Yes the balance is 6000.
You gotta work backwards with this question, and it helps to draw up a timeline.
Okay, so with this Question, the first thing to note, is that Reports are prepared quarterly, and since we have been told that we are now on Balance Day at June 30 2013, it means that this Reporting Period is April-June. Why? Quarterly is three months, so counting backwards from June three months is April 1. It might help if I said these are the Reporting Periods:
* Jan, Feb, March
* April, May, June
* July, August, September
* October, November, December
Sometimes they may trick you and it won't be as simple as that for quarterly Reporting Periods, which is why you gotta work backwards from the date given.
So from this timeline, where are we?
* Jan, Feb, March
* April, May,
June <----- HERE! We're on Balance Day for the end of the Reporting Period, so June 30.
* July, August, September
* October, November, December
Now look back at the Balance of the Prepaid Rent Expense and it was $9000. This was as at April 1, 2013 because the Reporting Period is April to June. Then, look at when the Prepaid Rent Expense was paid, and for how long. So we can see that it was paid on January 1 2013 for 12 months (annual). So, January, February and March have already been accounted for, and the Expense was allocated in the previous Reporting Period as at March 31, so cross them out:
*
Jan, Feb, March* April, May,
June <----- HERE! We're on Balance Day for the end of the Reporting Period, so June 30.
* July, August, September
* October, November, December
After the last Reporting Period concluded, how many months were left on the Prepaid Rent Expense? 12 minus 3 (Jan, Feb, March) = 9. So as at April 1, 9 Months are left. So now, the balance was 9000, and divide this by 9 months remaining = $1000 per month is the Expense, so for a Reporting Period, its 3x$1000=$3000
So now, the question is asking, whats the balance as at June 30 2013. So now we need to take off another 3 months (April, May, June) because we have already consumed them.
*
Jan, Feb, March*
April, May, June <----- HERE! We're on Balance Day for the end of the Reporting Period, so June 30.
* July, August, September
* October, November, December
How many months left on the Prepaid Rent Expense? 6 months. And just before, we calculated the amount for each month is $1000 per month. So 6 x $1000 = $6000 remaining for the Prepaid Rent Expense, as at June 30 2013.

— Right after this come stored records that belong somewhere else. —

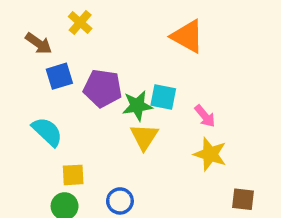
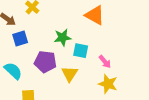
purple pentagon: (103, 88) -> (45, 62), moved
green star: (137, 106) -> (63, 37), moved

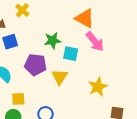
pink arrow: (105, 62) -> (95, 42), moved, size x1.5
yellow star: (108, 84) -> (98, 87), turned 30

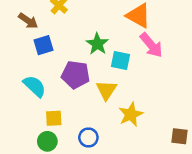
green star: (53, 41) -> (97, 44), turned -30
yellow star: (98, 87) -> (131, 114), moved

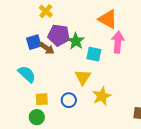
brown arrow: (28, 21) -> (47, 48), moved
pink arrow: (151, 45) -> (118, 42), turned -135
purple pentagon: (76, 75) -> (59, 35), moved
blue circle: (88, 137) -> (69, 100), moved

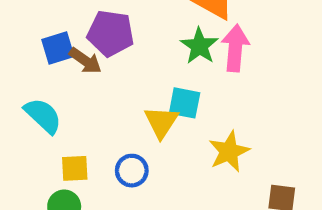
green star: (76, 41) -> (199, 46), moved
cyan square: (94, 54) -> (185, 103), moved
yellow star: (102, 96) -> (229, 152), moved

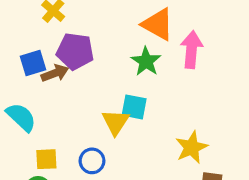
pink arrow: (235, 48) -> (192, 50), moved
brown arrow: (85, 61) -> (55, 73), turned -56
yellow star: (229, 152) -> (192, 147), moved

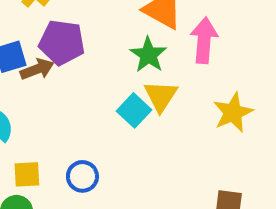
cyan square: (134, 107) -> (134, 110), turned 32
yellow triangle: (116, 122) -> (161, 96), moved
yellow star: (192, 147) -> (233, 112), moved

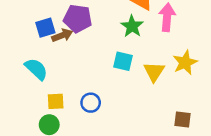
yellow triangle: (161, 96) -> (154, 72), moved
cyan square: (134, 110) -> (123, 61), turned -30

Hope this helps! I tried to break it down as much as I could, but if you still don't get one of the steps, let me know.
The mistake you made was thinking that the whole Prepaid Rent Expense paid on January 1 2013, was $9,000, and missed the Balance Day date on March 31 2013, when the Expense for January to March was already accounted for and recognised as an Expense in the previous Reporting Period.